D’abord les premières notes électrisantes de The end des Doors, égrenées comme un compte à rebours avant qu’un déluge de napalm n’embrase tout l’écran, puis, dans le creux trempé d’une chambre d’hôtel où s’entend encore le feulement des hélicoptères, un homme se tord, se ploie, un homme s’étourdit d’alcool et de désespoir, tourmenté par ses souvenirs et ses démons jusqu’à une fièvre immanente… Plus tard viendront les ordres, s’organiseront la mission et le voyage vers une sorte d’absolu, vers le colonel Kurtz et son royaume, renégat et démiurge qui a vu l’horreur pure et primitive (celle du péché des hommes), ogre exalté qu’il faut pouvoir faire taire, qu’il faut pouvoir éliminer.
Mais le Mal, si sommairement défini (un seul homme), reste en réalité un mystère insoluble, une force qui ne peut s’anéantir absolument ; et la démence le privilège des fous, des illuminés, seuls capables d’appréhender et de comprendre un monde qui ne ressemblerait plus à rien, sinon à une jungle brumeuse et sans fin, un tumulte dantesque, mythique, bouillonnant de sang et d’obscénités. "And all the children are insane…", scande Morrison de sa voix camée. Mais c’est le film en entier qui semble insane, halluciné et envoûté, à l’image, on le sait, d’un tournage infernal qui fut surtout une véritable épopée cinématographique.
Aventure pleine de bruit et de fureur, critique sur l’engagement militaire américain au Vietnam, Apocalypse now dépasse vite ces statuts imposés pour se transformer en une odyssée allégorique sur la découverte de soi, une réflexion sur les ravages de la guerre, intimes comme universels. Remontant un fleuve en patrouilleur jusqu’au repère secret de Kurtz, Willard et son équipe vont faire plusieurs rencontres, témoignages délirants et cauchemardesques de la débâcle d’un conflit inutile, et parmi lesquelles l’omniprésence du colonel félon se propage, se devine jusqu’à un point brûlant. Dans l’ombre des arbres, des lianes et des fougères, dans la chaleur et la puanteur absorbées, Kurtz se fait désirer, mobilise toutes les pensées, cristallise toutes les peurs.
Et Coppola de nous faire languir, parvenant, dans l’impatience et la fébrilité d’une rencontre cathartique, promise à tant d’ardeurs, à tutoyer la réalité du désordre précisément humain.

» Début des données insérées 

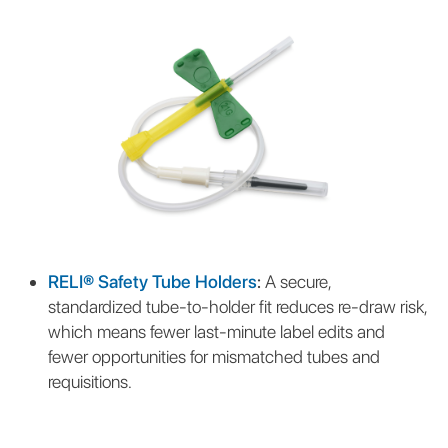
RELI® Safety Tube Holders
:
A secure,
standardized tube-to-holder fit reduces re-draw risk,
which means fewer last-minute label edits and
fewer opportunities for mismatched tubes and
requisitions.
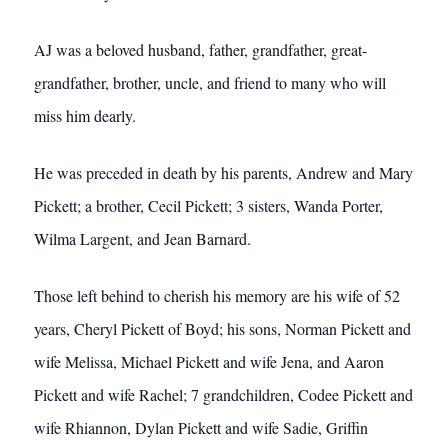
AJ was a beloved husband, father, grandfather, great-
grandfather, brother, uncle, and friend to many who will
miss him dearly.
He was preceded in death by his parents, Andrew and Mary
Pickett; a brother, Cecil Pickett; 3 sisters, Wanda Porter,
Wilma Largent, and Jean Barnard.
Those left behind to cherish his memory are his wife of 52
years, Cheryl Pickett of Boyd; his sons, Norman Pickett and
wife Melissa, Michael Pickett and wife Jena, and Aaron
Pickett and wife Rachel; 7 grandchildren, Codee Pickett and
wife Rhiannon, Dylan Pickett and wife Sadie, Griffin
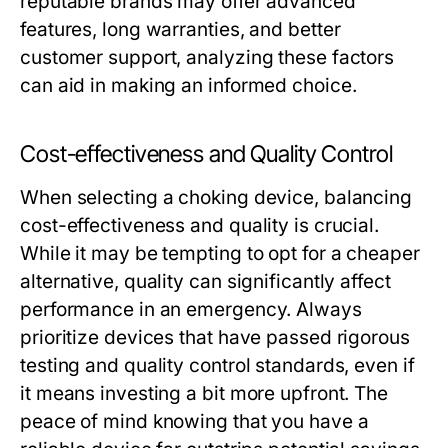
reputable brands may offer advanced
features, long warranties, and better
customer support, analyzing these factors
can aid in making an informed choice.
Cost-effectiveness and Quality Control
When selecting a choking device, balancing
cost-effectiveness and quality is crucial.
While it may be tempting to opt for a cheaper
alternative, quality can significantly affect
performance in an emergency. Always
prioritize devices that have passed rigorous
testing and quality control standards, even if
it means investing a bit more upfront. The
peace of mind knowing that you have a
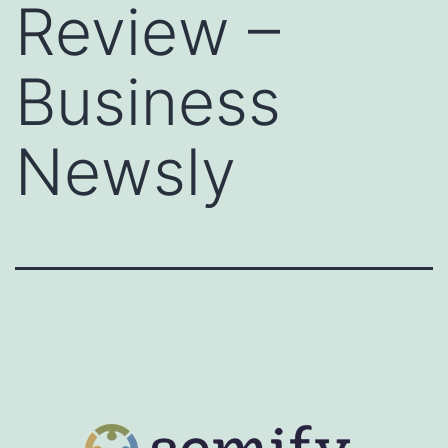
Review –
Business
Newsly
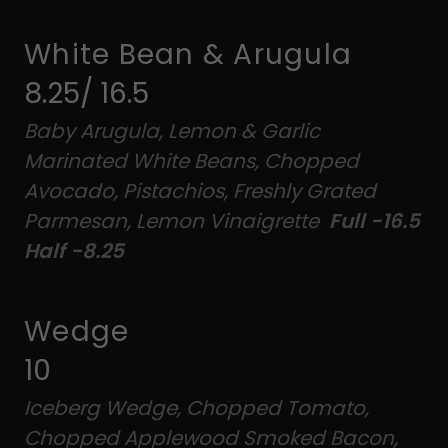
White Bean & Arugula
8.25/ 16.5
Baby Arugula, Lemon & Garlic
Marinated White Beans, Chopped
Avocado, Pistachios, Freshly Grated
Parmesan, Lemon Vinaigrette
Full -16.5
Half -8.25
Wedge
10
Iceberg Wedge, Chopped Tomato,
Chopped Applewood Smoked Bacon,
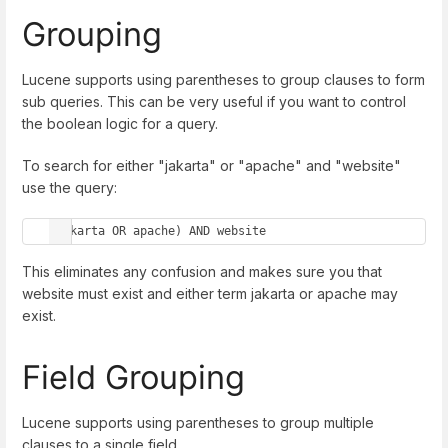
Grouping
Lucene supports using parentheses to group clauses to form
sub queries. This can be very useful if you want to control
the boolean logic for a query.
To search for either "jakarta" or "apache" and "website"
use the query:
(jakarta OR apache) AND website
This eliminates any confusion and makes sure you that
website must exist and either term jakarta or apache may
exist.
Field Grouping
Lucene supports using parentheses to group multiple
clauses to a single field.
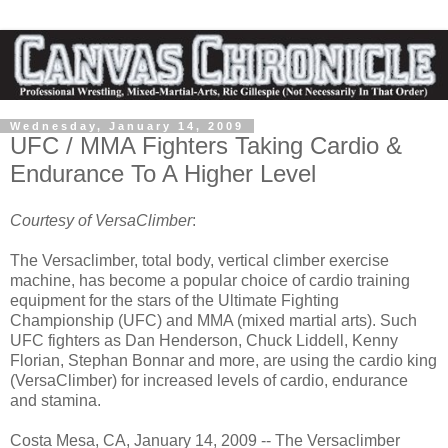
Wednesday, January 14, 2009
UFC / MMA Fighters Taking Cardio &
Endurance To A Higher Level
Courtesy of VersaClimber
:
The Versaclimber, total body, vertical climber exercise
machine, has become a popular choice of cardio training
equipment for the stars of the Ultimate Fighting
Championship (UFC) and MMA (mixed martial arts). Such
UFC fighters as Dan Henderson, Chuck Liddell, Kenny
Florian, Stephan Bonnar and more, are using the cardio king
(VersaClimber) for increased levels of cardio, endurance
and stamina.
Costa Mesa, CA, January 14, 2009 -- The Versaclimber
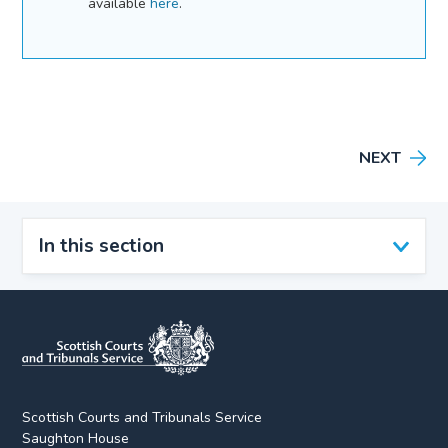
available
here
.
NEXT
In this section
Scottish Courts and Tribunals Service
Saughton House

Quand, au terme de son périple, Willard parvient aux entrailles de la folie, au cœur d’un empire fait de corps pendus, de têtes coupées et de miasmes pestilentiels, l’apparition de Kurtz, magistrale, relève partiellement du fantasme assouvi, de la jouissance psychique. À travers la pénombre coruscante, Brando, aussi déraisonnable que son personnage, monologue sur les gardénias, psalmodie sur la vérité de l’Homme, et chacun de ses mots vibrent d’une certitude, chaque silence d’une évidence, chaque phrase d’une connaissance convulsée.
Sa mise à mort, parallèlement à celle d’un buffle, est un opéra sacrificiel, et son agonie retentit des beautés d’une canonisation, c’est une délivrance originelle, follement sauvage. Et quand l’apothéose décroît et se meurt, que la musique n’est plus qu’un râle immonde, que reste-t-il du film ? Qu’y a-t-il encore à croire, à espérer ? Des rizières pulvérisées, des ténèbres écloses, un gouffre vertigineux duquel s’élève, et revenant à nos mémoires, la voix de Kurtz entendue pour la première fois au début du film sur une bande enregistrée et qui murmurait, comme dans un rêve : "J’ai observé un escargot ramper sur le fil d’un rasoir. C’est mon rêve, c’est mon cauchemar. Ramper, glisser le long de la lame d’un rasoir… et survivre".